***** DATA FOR THIS EXERCISE

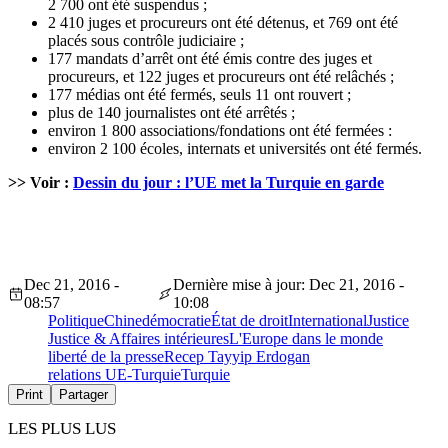
2 700 ont été suspendus ;
2 410 juges et procureurs ont été détenus, et 769 ont été
placés sous contrôle judiciaire ;
177 mandats d’arrêt ont été émis contre des juges et
procureurs, et 122 juges et procureurs ont été relâchés ;
177 médias ont été fermés, seuls 11 ont rouvert ;
plus de 140 journalistes ont été arrêtés ;
environ 1 800 associations/fondations ont été fermées :
environ 2 100 écoles, internats et universités ont été fermés.
>> Voir :
Dessin du jour : l’UE met la Turquie en garde
Dec 21, 2016 -
Dernière mise à jour: Dec 21, 2016 -
08:57
10:08
Politique
Chine
démocratie
État de droit
International
Justice
Justice & Affaires intérieures
L'Europe dans le monde
liberté de la presse
Recep Tayyip Erdogan
relations UE-Turquie
Turquie
Print
Partager
LES PLUS LUS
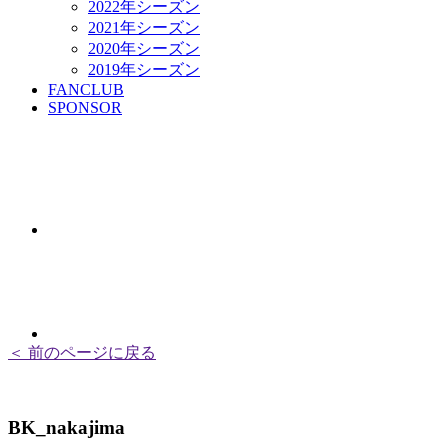
2022年シーズン
2021年シーズン
2020年シーズン
2019年シーズン
FANCLUB
SPONSOR
＜ 前のページに戻る
BK_nakajima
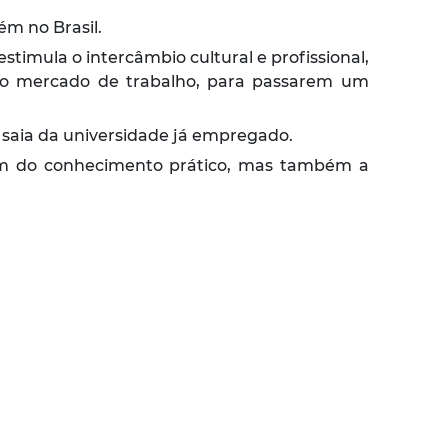
ém no Brasil.
timula o intercâmbio cultural e profissional,
 no mercado de trabalho, para passarem um
 saia da universidade já empregado.
ém do conhecimento prático, mas também a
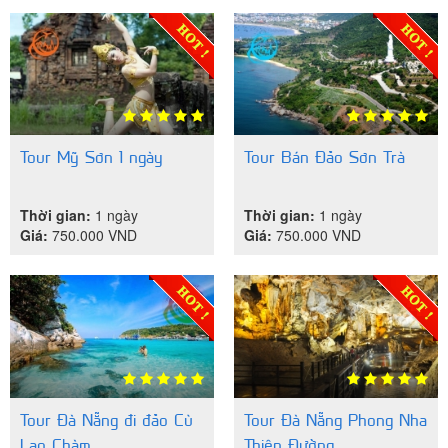
Tour Mỹ Sơn 1 ngày
Tour Bán Đảo Sơn Trà
Thời gian:
1 ngày
Thời gian:
1 ngày
Giá:
750.000
VND
Giá:
750.000
VND
Tour Đà Nẵng đi đảo Cù
Tour Đà Nẵng Phong Nha
Lao Chàm
Thiên Đường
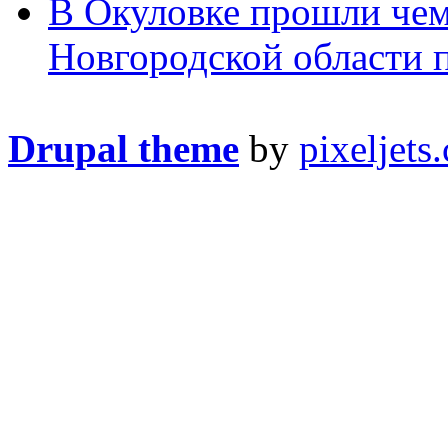
В Окуловке прошли чем
Новгородской области п
Drupal theme
by
pixeljets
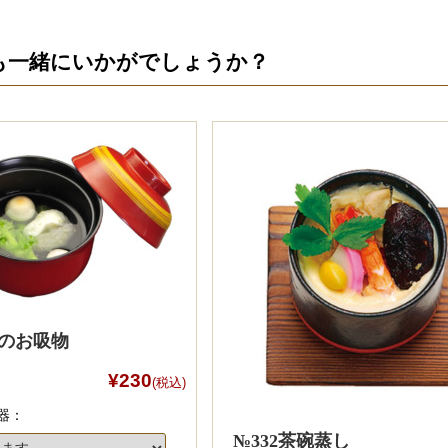
も一緒にいかがでしょうか？
節のお吸物
¥230
(税込)
器：
№332茶碗蒸し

**********

_TASK DIRECTIONS_
The entries above need to be printed again exactly; please exclude all pictures.

_EXERCISE RESPONSE_
2 700 ont été suspendus ;
2 410 juges et procureurs ont été détenus, et 769 ont été
placés sous contrôle judiciaire ;
177 mandats d’arrêt ont été émis contre des juges et
procureurs, et 122 juges et procureurs ont été relâchés ;
177 médias ont été fermés, seuls 11 ont rouvert ;
plus de 140 journalistes ont été arrêtés ;
environ 1 800 associations/fondations ont été fermées :
environ 2 100 écoles, internats et universités ont été fermés.
>> Voir :
Dessin du jour : l’UE met la Turquie en garde
Dec 21, 2016 -
Dernière mise à jour: Dec 21, 2016 -
08:57
10:08
Politique
Chine
démocratie
État de droit
International
Justice
Justice & Affaires intérieures
L'Europe dans le monde
liberté de la presse
Recep Tayyip Erdogan
relations UE-Turquie
Turquie
Print
Partager
LES PLUS LUS
2022年シーズン
2021年シーズン
2020年シーズン
2019年シーズン
FANCLUB
SPONSOR
＜ 前のページに戻る
BK_nakajima
ém no Brasil.
timula o intercâmbio cultural e profissional,
 no mercado de trabalho, para passarem um
 saia da universidade já empregado.
ém do conhecimento prático, mas também a
Tour Mỹ Sơn 1 ngày
Tour Bán Đảo Sơn Trà
Thời gian:
1 ngày
Thời gian:
1 ngày
Giá:
750.000
VND
Giá:
750.000
VND
Tour Đà Nẵng đi đảo Cù
Tour Đà Nẵng Phong Nha
Lao Chàm
Thiên Đường
В Окуловке прошли чем
Новгородской области п
Drupal theme
by
pixeljets
も一緒にいかがでしょうか？
節のお吸物
¥230
(税込)
器：
№332茶碗蒸し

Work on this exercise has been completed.